For the crude oil market, the U.S. dollar, as the pricing currency for international crude oil prices, has a significant impact on oil prices due to its exchange rate fluctuations. When the U.S. dollar strengthens, the cost of purchasing crude oil in other currencies increases, which may lead to reduced demand from non-U.S. dollar countries, thereby causing oil prices to fall.
There is also evidence that, in some cases, a strong U.S. dollar may actually boost international crude oil prices. The U.S. Energy Information Administration points out that a strong U.S. dollar means that countries using non-U.S. currencies need to pay more, which to some extent raises crude oil prices.
Market participants' expectations of future supply and demand relationships also affect oil prices. When there is an expectation of tight supply or increased demand, oil prices tend to rise in advance.
For the gold market, there is a negative correlation between the U.S. dollar exchange rate and gold prices.When the US dollar strengthens, the price of gold, which is priced in dollars, becomes relatively higher. This suppresses the demand for gold in the international market, leading to a decrease in gold prices.
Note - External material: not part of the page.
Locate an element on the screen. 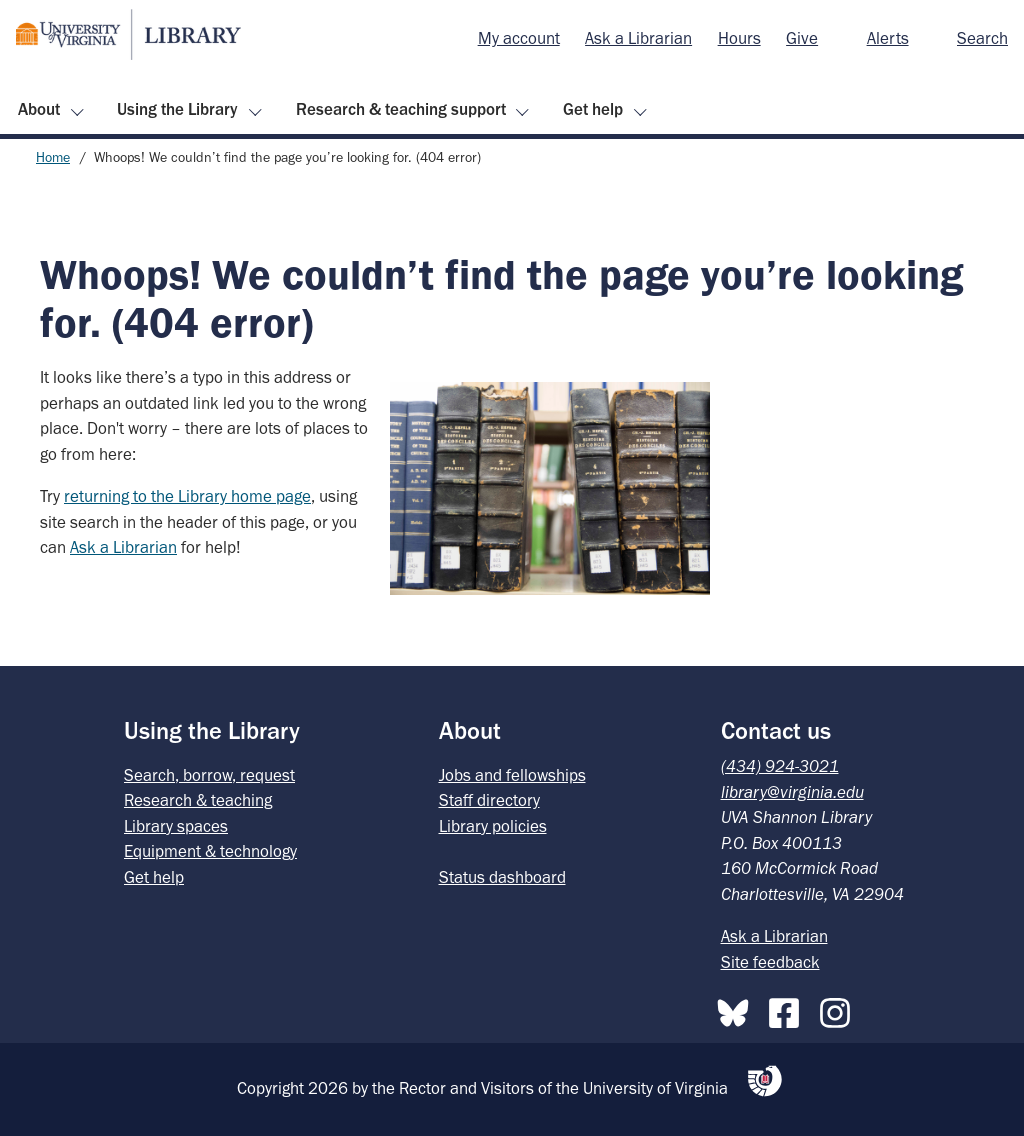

Conversely, when the US dollar weakens, the price of gold becomes relatively lower, increasing demand and thereby driving up gold prices.
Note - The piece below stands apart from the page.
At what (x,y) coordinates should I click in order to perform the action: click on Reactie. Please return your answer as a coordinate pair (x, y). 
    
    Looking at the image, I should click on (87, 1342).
A stronger US dollar also makes gold, priced in dollars, more expensive for investors holding other currencies, further suppressing demand.
**Impact on China**
The recent series of actions by the Federal Reserve has indeed brought about multifaceted impacts on our country, China.
The Federal Reserve's tightening policies usually lead to a stronger US dollar, thereby increasing the depreciation pressure on the renminbi, which may trigger capital outflows and have a negative impact on our country's stock and bond markets.
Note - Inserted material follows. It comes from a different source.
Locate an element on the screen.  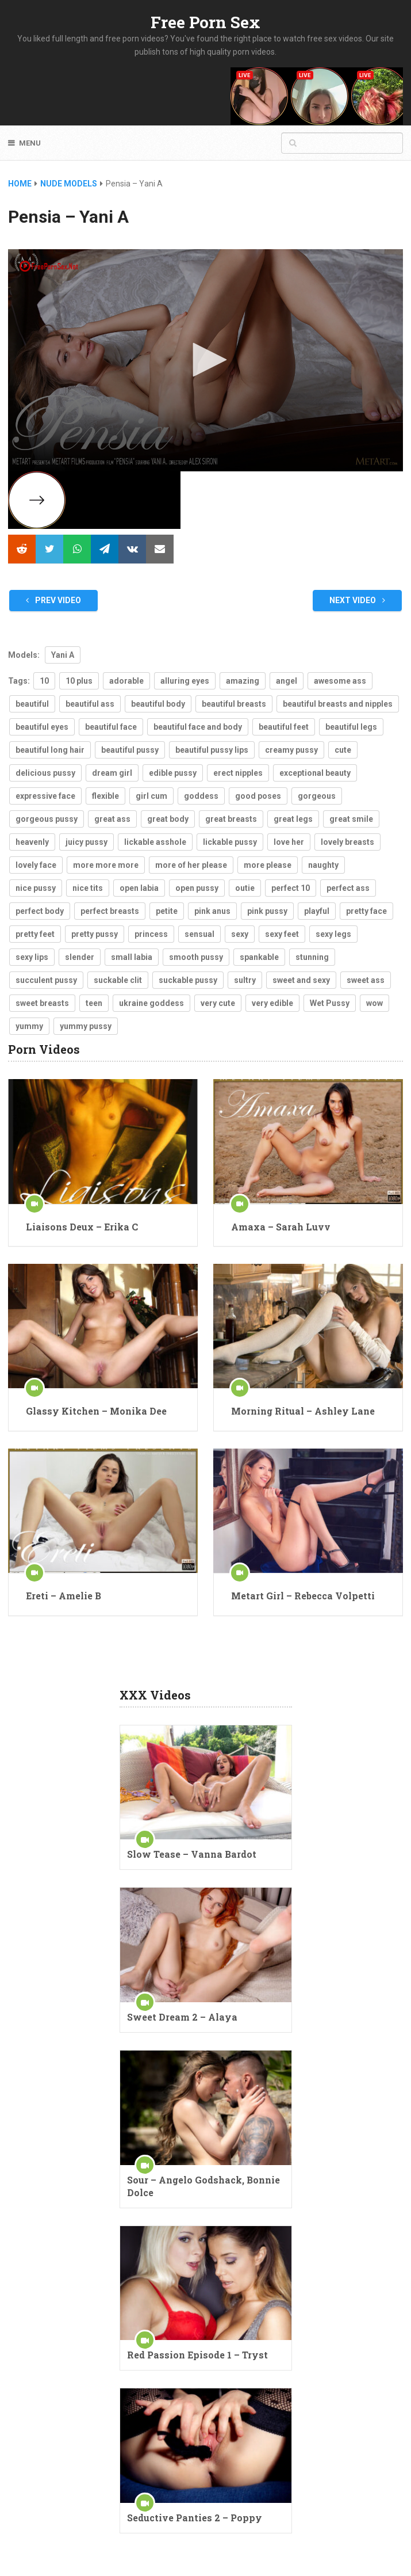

Historically, after the Federal Reserve raised interest rates, our country's asset prices have fallen on several occasions. During the interest rate hike cycles in 1994, 1999, and 2004, our country's asset prices fell by 29.2%, 13%, and 19.8%, respectively.
Due to significant declines in the prices of gold and crude oil, our country's import costs may decrease, which is beneficial for easing domestic inflationary pressures. This may also suppress investment and consumption in related industries.
If the US economy slows down or falls into recession, with reduced global demand, it may drag down our country's export performance. Our government may need to adjust monetary policy to cope with external shocks and maintain stable economic growth.
**Conclusion**
In recent years, the trend of A-shares has been converging with that of US stocks. Therefore, adjustments in the US stock market may have a certain impact on A-shares, especially the performance of growth stocks, which may be more affected.The policy trends of the Federal Reserve have profound implications for our country's economy and financial markets. We need to closely monitor its subsequent developments and flexibly adjust domestic policies to address potential risks and opportunities.